Une envie de copier-coller cultivée également par les producteurs de Jobs, le tout nouveau biopic consacré au fondateur d’Apple. Cela faisait quelques mois qu’Ashton Kutcher avait adopté la garde-robe de l’homme à la pomme – soit un vieux Levi’s délavé, un pull à col roulé noir et une paire de sneakers Balance en fin de vie. Une ressemblance qui ne semble pas s’arrêter qu’au physique d’ailleurs : sous ses airs de ne pas y toucher et surtout de ne pas en toucher une, l’ex-mari de Demi Moore est un investisseur au nez creux, porté sur le 2.0, aussi authentiquement geek que l’inventeur de l’iPad. Le film, qui vient de faire la clôture de Sundance,  » le  » grand rendez-vous annuel du cinéma indépendant aux Etats-Unis, serait l’un des plus attendus de 2013. Preuve que désormais la vie d’un supervendeur de matériel informatique est capable de faire rêver.

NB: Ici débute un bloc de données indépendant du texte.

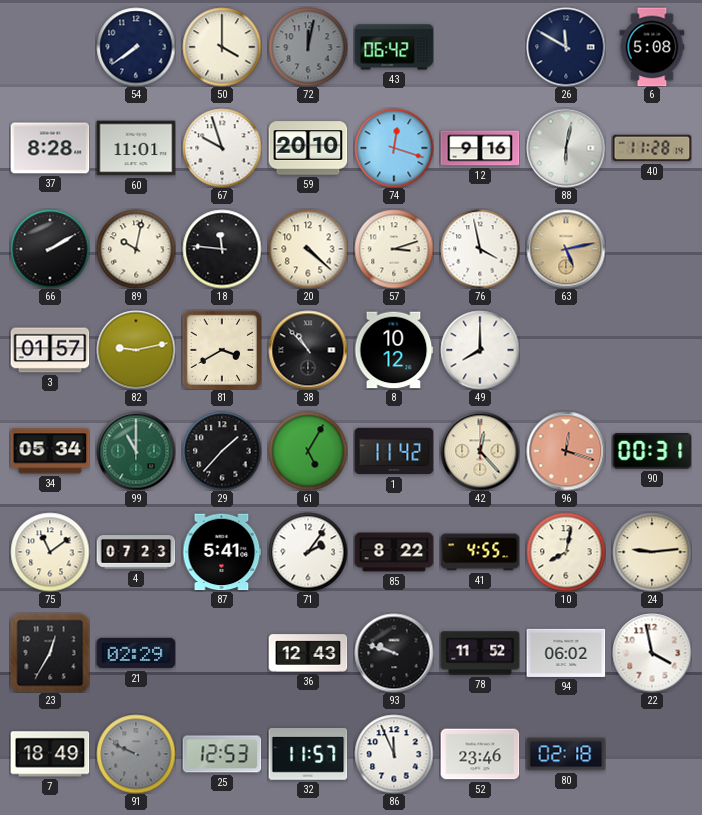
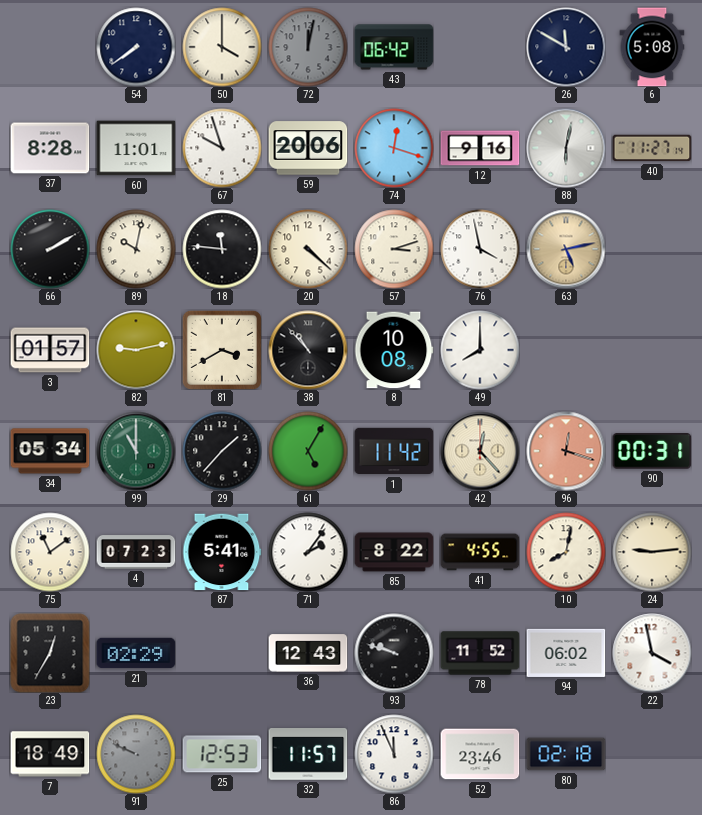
59: 20:10 -> 20:06
40: 11:28 -> 11:27
8: 10:12 -> 10:08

 » Les combats à mener aujourd’hui sont économiques, ajoute Marc Lits. Derrière tous ces profils couve l’idée que ce n’est plus en se battant avec ses poings que l’on va décrocher un bon job mais en étant plus qualifié – donc en étudiant plus – ou en ayant le coup de génie qui va tout révolutionner. Il ne faut pas oublier non plus que le public à qui ces séries et ces films sont destinés est lui aussi de plus en plus scolarisé : il y a en Belgique plus de 100 000 jeunes qui poursuivent des études supérieures. Plus que jamais en temps de crise, l’effort, sous toutes ses formes, est revalorisé. « 

Ainsi, le nouveau visage du parfum Armani Eau pour Homme n’est autre que le créateur italien lui-même, backuppé dans la version Eau de Nuit par le violoniste Charlie Siem et le photographe Francesco Carrozzini. Deux (très) jolis garçons aux visages complètement inconnus du grand public choisis pour leur talent et posant sobrement dans une photographie noir et blanc. Une ascèse qui fait écho à celle de la publicité pour le parfum N°5 de Chanel, mettant en scène dans un plan fixe un Brad Pitt christique et non retouché déclamant face caméra un poème – plutôt triste – en anglais. Et que l’on retrouve aussi dans la dernière campagne Prada – elle aussi en noir et blanc – où les people shootés comme des  » vrais gens  » sont presque méconnaissables.

Montré sans fard, Brad Pitt garde en lui quelque chose de tous les personnages qu’il a incarnés. Ces rides témoignent de son vécu, ses cernes de son agenda bien rempli de militant et de père de six enfants. Une mise à plat à laquelle le célèbre calendrier Pirelli himself a fini par succomber : rhabillant ses modèles, photographiés au Brésil par le reporter Steve McCurry – l’Afghane aux yeux verts, c’est lui – il donne la parole à quelques anonymes mais aussi des belles conscientes du monde comme Summer Rayne Oakes, 1,90 m sans talons, diplômée de l’université de Cornell en Sciences de l’Environnement et en Entomologie ou la top tunisienne engagée, Hanaa Ben Abdesslem.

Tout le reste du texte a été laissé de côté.